“What are you doing?” I asked.
“Come here. Give me the bread,” he signed.
“What are you talking about?”
He snatched the bread from me and walked off hurriedly in the direction of the mountains.
“In the old days,” he signed, “lots of men used to sneak through my almond grove. I gave them bread. After that they went into the mountains.”
A year after Mossadegh’s arrest, a long train whistle rang out over the mountains. The train stopped in Saffron Village, which it had never done before.
“What are we in for now?” people said to each other.
The answer was sugar. American sugar. Sacks of sugar with an English word stamped on the front: sugar.
The old Persian word qand had to make way for “sugar”. It was the first English word to reach Saffron Mountain. It was followed by another word: “cigarette”. The traditional pipes gradually made way for cigarettes.
The age-old word kad-khoda, for the headman of a village, disappeared and was replaced by another word: bakhsh-dar. The bakhsh-dar was a man in a tie who drove up and down the village in a jeep.

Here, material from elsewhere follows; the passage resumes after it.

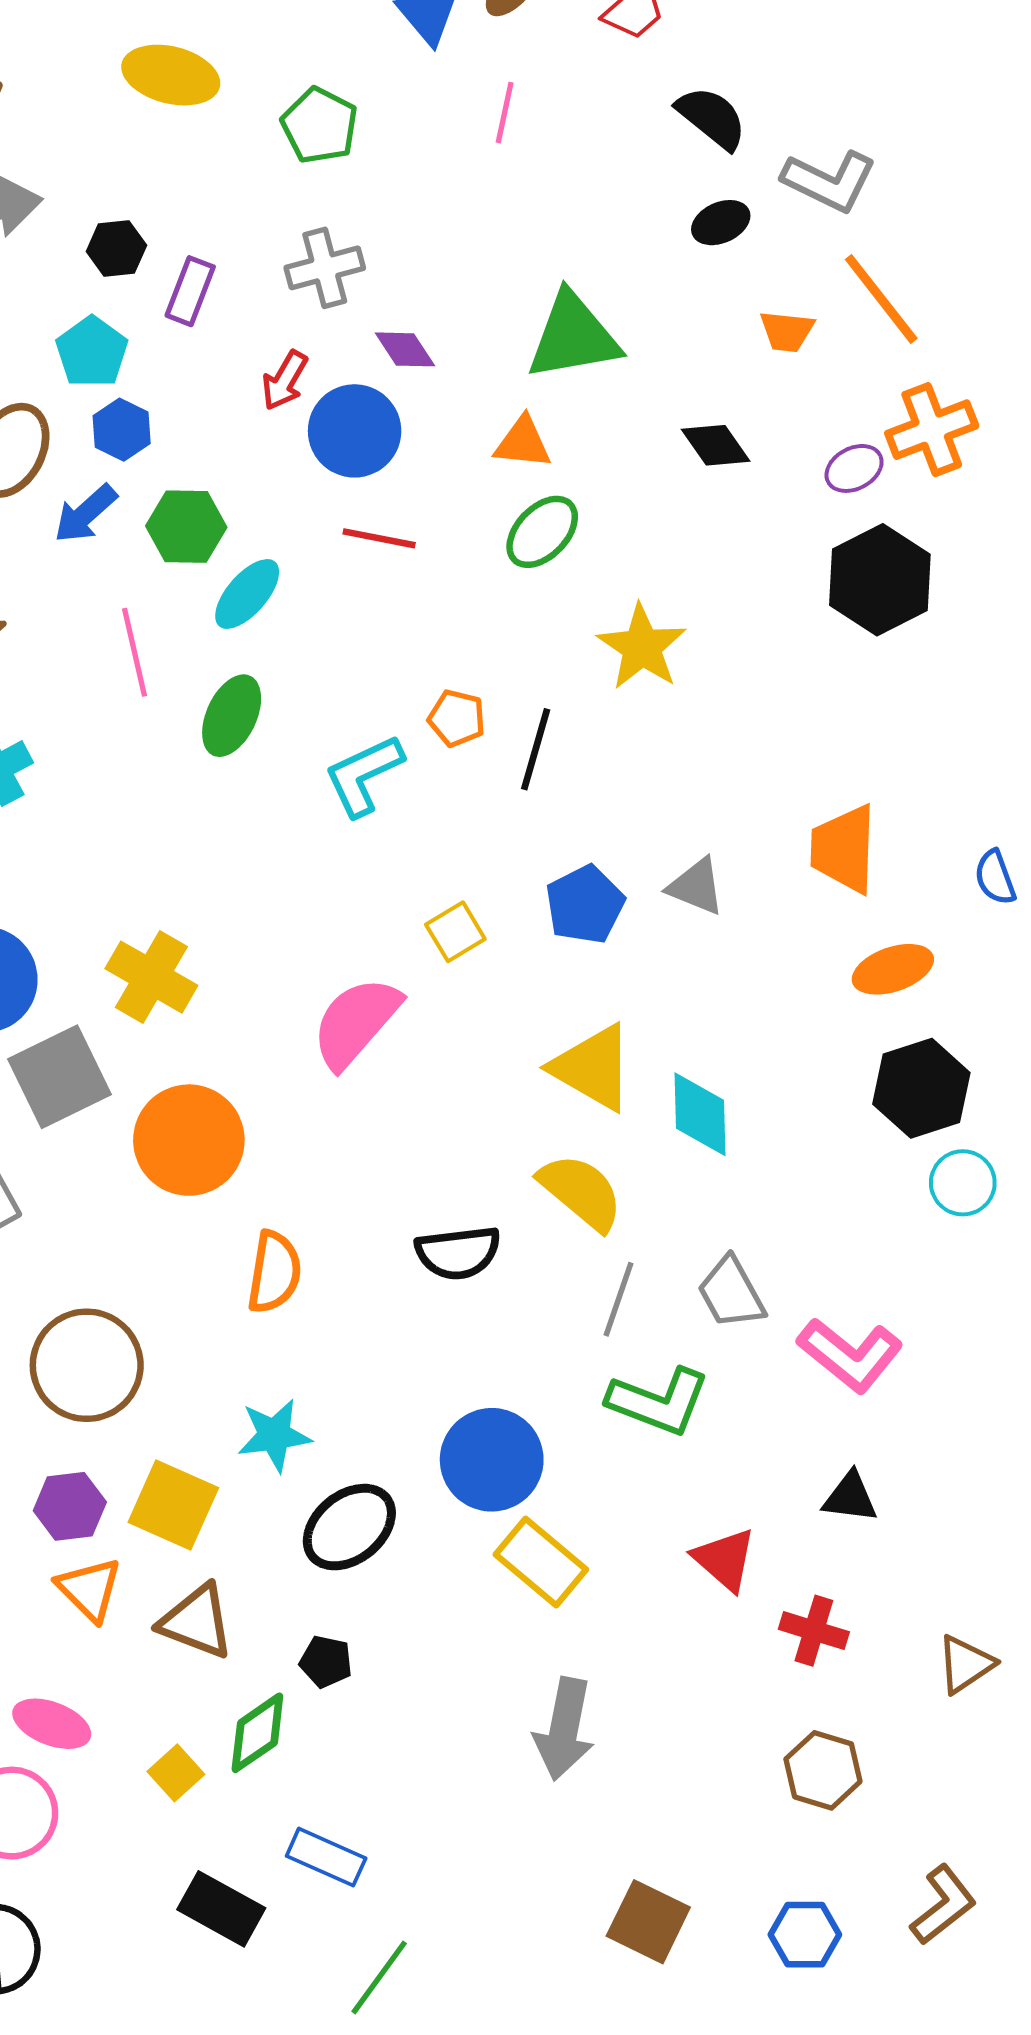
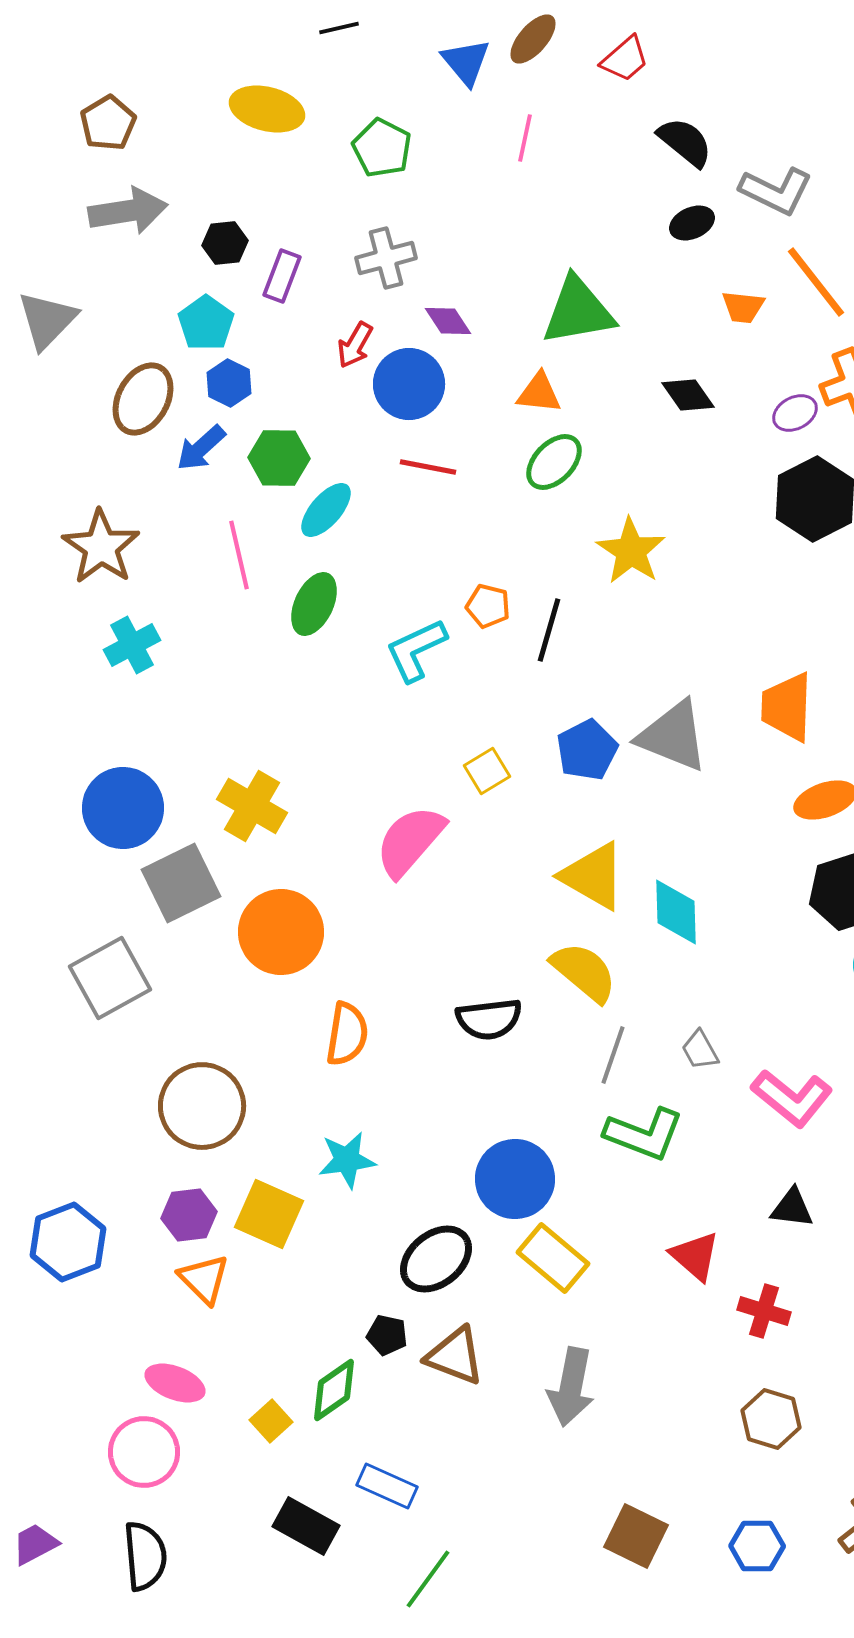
gray triangle: (696, 886) -> (673, 736), size x1.6
gray trapezoid: (731, 1293) -> (700, 1050), size x0.7
black ellipse: (349, 1527) -> (436, 1259), moved
brown triangle: (197, 1622) -> (455, 1356), moved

One day the bakhsh-dar, accompanied by the local imam and the village elders, stood on a chair and nailed a picture of the shah to the wall of the mosque.
That’s what happened and that’s how the son of Reza Khan came to be the shah of Persia.
In school, we learned nothing about Mossadegh, but everything about the shah. We learned that he was the son of Reza Khan, who was the son of an earlier shah, who was the son of an even earlier shah, and so on through 2,500 years of history, all the way back to Cyrus—the first king in Persian history, the man whose story is chiselled in cuneiform in the cave on Saffron Mountain: My name is Cyrus. I am the king of kings.
The Tuti
The shah has a son.
A dead parrot falls out of a tree.
These two events alter
the course of the story.
Sometimes I think I’m writing this book out of guilt. The guilt of a son who failed his given task, who escaped halfway through the job and left his father to his fate. Maybe that’s why my father comes to me so often in my dreams, why he never looks at me, but avoids my glance and averts his head.
Now that he’s dead, I can’t turn back the clock, I can’t make it up to him. I can only hope that he’s forgiven me and that the next time he appears in my dreams, he’ll look me in the face.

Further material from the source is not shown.